▸ INPUT DATA

= Beginning of Section =

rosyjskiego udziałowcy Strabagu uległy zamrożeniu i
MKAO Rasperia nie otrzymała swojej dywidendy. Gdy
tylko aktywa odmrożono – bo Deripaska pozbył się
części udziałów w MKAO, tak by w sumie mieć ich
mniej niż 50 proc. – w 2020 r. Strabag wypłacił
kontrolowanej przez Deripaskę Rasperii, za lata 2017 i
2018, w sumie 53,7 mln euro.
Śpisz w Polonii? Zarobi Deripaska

= End of Section =

▸ EXERCISE
The full set of records above is to be printed again verbatim.

▸ FINISHED TASK
rosyjskiego udziałowcy Strabagu uległy zamrożeniu i
MKAO Rasperia nie otrzymała swojej dywidendy. Gdy
tylko aktywa odmrożono – bo Deripaska pozbył się
części udziałów w MKAO, tak by w sumie mieć ich
mniej niż 50 proc. – w 2020 r. Strabag wypłacił
kontrolowanej przez Deripaskę Rasperii, za lata 2017 i
2018, w sumie 53,7 mln euro.
Śpisz w Polonii? Zarobi Deripaska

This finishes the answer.